La réponse de Compana a fusé :
« Il vous faut considérer que la Tunisie est une partie indivisible de la France. Elle est territoire français au même titre que Marseille. Il vous est donc catégoriquement interdit d’y constituer une Confédération ouvrière et vous n’avez qu’à rejoindre l’Union des syndicats qui existe déjà. » (Tahar Haddad – voir note – p 185)

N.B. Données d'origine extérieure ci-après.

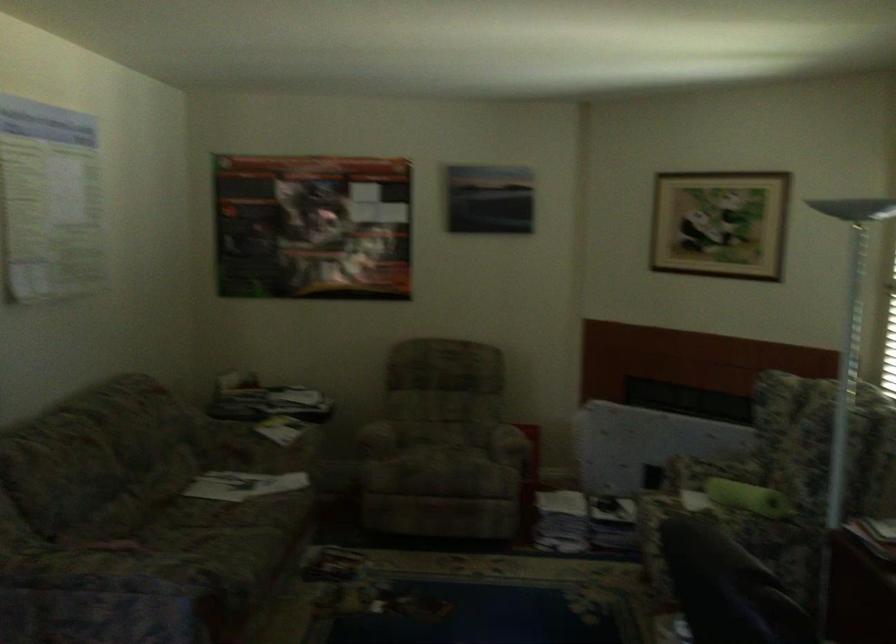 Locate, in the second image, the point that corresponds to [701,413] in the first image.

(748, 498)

Les choses étaient plus claires ainsi. Un coup d’essai contre l’islam et ensuite on passe à l’essentiel. Le rédacteur du dictionnaire biographique des anciens sénateurs ne dit en fait guère autre chose quand il retrace la biographie de Lucien Saint alors Résident général de la France en Tunisie, et supérieur de Vialas et Compana :
« En 1924, à Bizerte, à Tunis, à Sfax éclatent les premières grèves politiques soutenues par le parti communiste français. Les événements du Proche-Orient et le soulèvement d'Abd-el-Krim au Maroc sont suivis de près par l'opinion tunisienne et le résident fait paraître deux décrets pour réglementer la liberté de la presse et réprimer les crimes et délits politiques. » (http://www.senat.fr/senateur-3eme-republique/saint_lucien0089r3.html)

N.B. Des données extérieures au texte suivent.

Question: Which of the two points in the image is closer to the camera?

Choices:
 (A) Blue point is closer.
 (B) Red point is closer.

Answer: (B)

Lucien Saint devint ensuite sénateur « Gauche démocratique » de Haute-Garonne et une place de Marignac (31440) porte son nom.
Pour aller un peu plus loin :
M’hammed Ali, fondateur de l’Union Générale des Travailleurs Tunisiens fut emprisonné en Tunisie, puis banni par jugement, il mourut en 1928 dans un mystérieux accident de voiture en Arabie Saoudite. L’UGTT a aujourd’hui son siège 29, place M’hammed Ali à Tunis.
L’essentiel de cette note est dû au beau livre de Tahar Haddad : « La naissance du mouvement syndical tunisien », dans la traduction de Mohamed Ben Larbi- L’Harmattan – Août 2022
La tombe de Tahar Haddad a été profanée en 2012, des militants l’ont restaurée et lui ont rendu hommage. Sa pensée est bien vivante, notamment chez les femmes tunisiennes, pour une raison dont nous reparlerons.